One way of thinking about Covid-19 is that it is Mother Nature reminding us pretty sternly who is boss.
She is. The laws of nature are not the kind we can break, or that Parliament can repeal. Whether they govern the human body or the planetary climate system, we ignore them at our peril.
One of the economy's pre-existing conditions going into the Covid-19 crisis is, of course, pretty much untrammelled growth in greenhouse gas emissions.
It would be tragic if the acute problem of dealing with the pandemic and its economic fallout were to retard the now-urgent need to address the chronic problem of climate change.
National MP Judith Collins evidently does not agree. In a recent op-ed she took a swipe at a provision in the Resource Management Amendment Bill, as reported back by the environment select committee last week, which adds emissions-reduction plans and national climate change adaptation plans to the list of things local authorities must have regard to when they make or amend regional plans and district plans.
Divining somehow our collective future thinking, Collins asserts that "We will wonder how that could happen without adequate public consultation.
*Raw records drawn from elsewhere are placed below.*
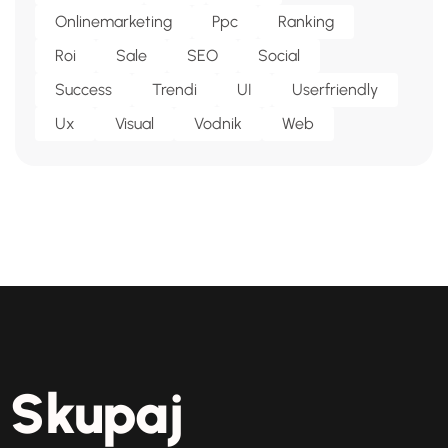
Onlinemarketing
Ppc
Ranking
Roi
Sale
SEO
Social
Success
Trendi
UI
Userfriendly
Ux
Visual
Vodnik
Web
Skupaj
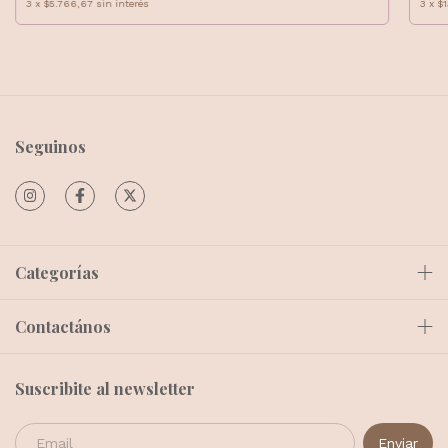
3
x
$5.766,67
sin interés
3
x
$1
Seguinos
Categorías
Contactános
Suscribite al newsletter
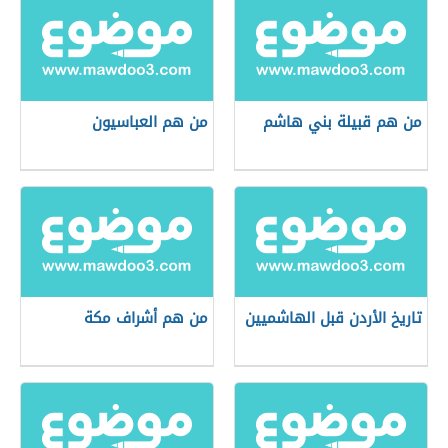
من هم قبيلة بني هاشم
من هم العباسيون
تاريخ الأردن قبل الهاشميين
من هم أشراف مكة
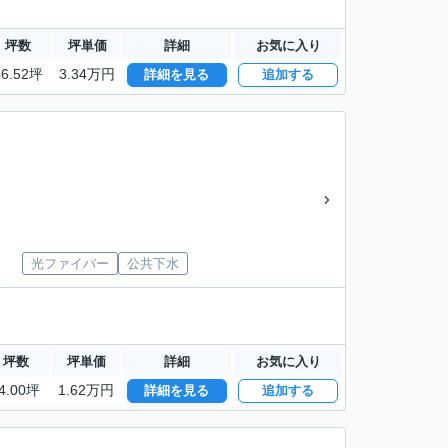
坪数
坪単価
詳細
お気に入り
46.52坪
3.34万円
詳細を見る
追加する
光ファイバー
公共下水
坪数
坪単価
詳細
お気に入り
4.00坪
1.62万円
詳細を見る
追加する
And when anyone mentions Greta, we will ask 'Who?'" Dare one suggest it will be "Judith who?" long before it is "Greta who?"
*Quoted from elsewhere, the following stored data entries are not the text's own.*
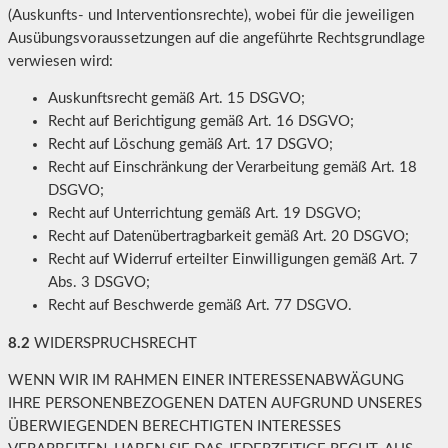
(Auskunfts- und Interventionsrechte), wobei für die jeweiligen
Ausübungsvoraussetzungen auf die angeführte Rechtsgrundlage
verwiesen wird:
Auskunftsrecht gemäß Art. 15 DSGVO;
Recht auf Berichtigung gemäß Art. 16 DSGVO;
Recht auf Löschung gemäß Art. 17 DSGVO;
Recht auf Einschränkung der Verarbeitung gemäß Art. 18
DSGVO;
Recht auf Unterrichtung gemäß Art. 19 DSGVO;
Recht auf Datenübertragbarkeit gemäß Art. 20 DSGVO;
Recht auf Widerruf erteilter Einwilligungen gemäß Art. 7
Abs. 3 DSGVO;
Recht auf Beschwerde gemäß Art. 77 DSGVO.
8.2
WIDERSPRUCHSRECHT
WENN WIR IM RAHMEN EINER INTERESSENABWÄGUNG
IHRE PERSONENBEZOGENEN DATEN AUFGRUND UNSERES
ÜBERWIEGENDEN BERECHTIGTEN INTERESSES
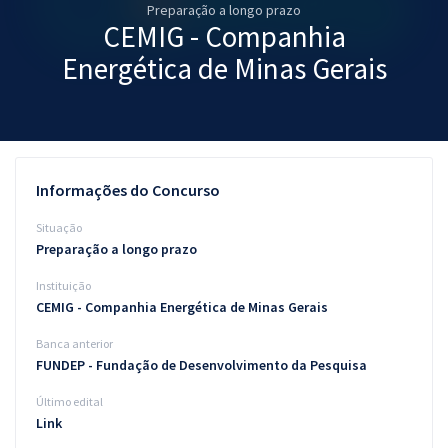
Preparação a longo prazo
Pós
CEMIG - Companhia
Graduação
Energética de Minas Gerais
OAB
Mentorias
Informações do Concurso
Questões grátis
Situação
Conteúdo gratuito
Preparação a longo prazo
Instituição
Blog
CEMIG - Companhia Energética de Minas Gerais
Aprovados
Banca anterior
FUNDEP - Fundação de Desenvolvimento da Pesquisa
Atendimento
Último edital
Link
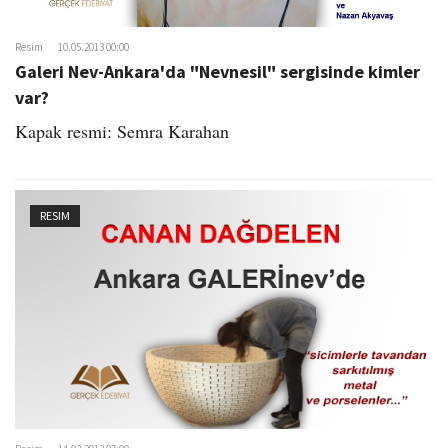
Resim
10.05.2013 00:00
Galeri Nev-Ankara'da "Nevnesil" sergisinde kimler
var?
Kapak resmi: Semra Karahan
RESIM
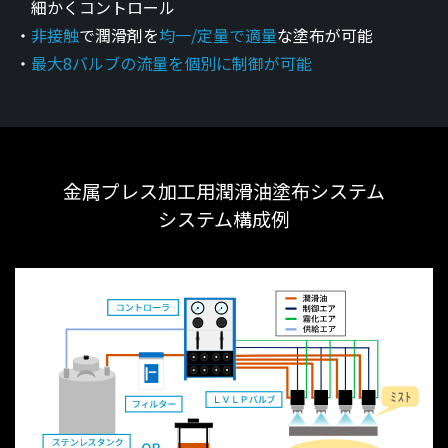
細かくコントロール
非接触
で潤滑剤を
均一/定量で適量
な塗布が可能
最大8バルブの流量を個別に制御が可能
金属プレス加工用潤滑油塗布システム
システム
構成例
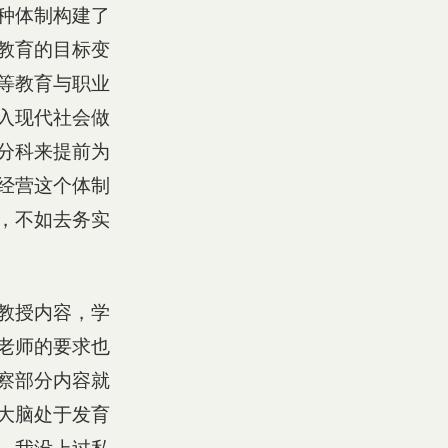
种体制构建了
教育的目标变
等教育与职业
入现代社会做
分科来提前为
经营这个体制
，不如去务实
教授内容，学
老师的要求也
察部分内容就
大脑处于发育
The amendment bill is mostly about freshwater, but it also reverses legislation in 2004, which amended the RMA to prevent regional councils from considering the effects of climate change when making rules or assessing applications relating to discharges of greenhouse gases.
At the time, climate policy was considered to be an issue best addressed nationally by the emissions trading scheme.
To leave that in place would, however, be inconsistent with the Climate Change Response (Zero Carbon) Amendment Act, which was passed late last year — with the support of the National Opposition, which indicates that Judith Collins had not prevailed over more progressive members of her caucus.
The Zero Carbon Act expressly permits decision-makers acting under other legislation to take into account statutory emissions targets, carbon budgets and emissions-reduction plans made under its provisions.
The first national emissions-reduction plan under the Zero Carbon Act is due by the end of next year, so the select committee recommends the climate change-related RMA amendments also come into force at the end of 2021.
Not exactly unseemly haste.
Collins and her colleagues are on somewhat firmer footing when they object on procedural grounds to the select committee's including the climate change provisions.
"These late changes are an abuse of the select committee process because they were made after public feedback was called for, meaning submitters have not had the opportunity to properly consider the new bill," she said.
The climate change considerations were not in the original bill and it appeared only some of the people who submitted were aware of them.
"The amended bill also gives submitters the right to cross-examine each other during RMA applications. This would significantly increase the time and cost of hearings."
But what is the point of inviting submissions on a bill if calls to improve it by adding a provision are ruled out because they address an omission in the original bill?
National opposes the bill altogether. Its dissenting minority view in the reported-back bill points out that a review of the resource management system as a whole is under way, chaired by retired Court of Appeal justice Tony Randerson, and is due to report in the middle of this year.
"The National Party is of the view that that any substantive changes to the RMA should be made with full understanding of the expert panel's recommendations, to avoid unnecessary additional disruption to current users of RMA processes."
The Ministry for the Environment, however, in its advice to the select committee says that "a significant number" of the public submissions on the bill raised the issue of climate and most them favoured amending the RMA to enable decision-making authorities to consider the effects on climate change of proposals before them in plan making and resource consents.
Although most of the submissions are from individuals, both the Waikato Regional Council and the Greater Wellington Regional Council are of a similar view.
"If Government is choosing to await the introduction of climate change mitigation and adaptation matters into the already signalled more comprehensive second tranche of RMA amendments, we believe this to be a missed opportunity for the here and how," the Waikato council said.
If opponents of action on climate change are hoping that the Randerson review will be sympathetic to that view, one would wonder where they get that idea.
The review's issues and options paper published late last year says, "While an effective emissions price is likely to be the best way to reduce emissions in a fair and efficient way, regulation under the RMA may serve as a useful complement to this approach."
Options might include creating a more permissive regulatory approach for certain activities that are necessary to facilitate a transition to a low emissions economy such as forestry and renewable energy development, it says.
"It might also include use of spatial planning to influence the way urban areas develop, decrease the need for carbon-intensive transportation and improve energy efficiency in the long term."
Meanwhile, if the concern really is that the RMA must not get in the way of developments needed to assist the economy's recovery from what will be a severe recession, Environment Minister David Parker last week assured us the Government did not want the standard RMA consenting processes to constrain the pace of recovery.
He said he had officials working on how resource consenting processes for certain infrastructure and development projects could be fast-tracked, once we are in the recovery phase from Covid-19.
Details could be expected "in coming weeks".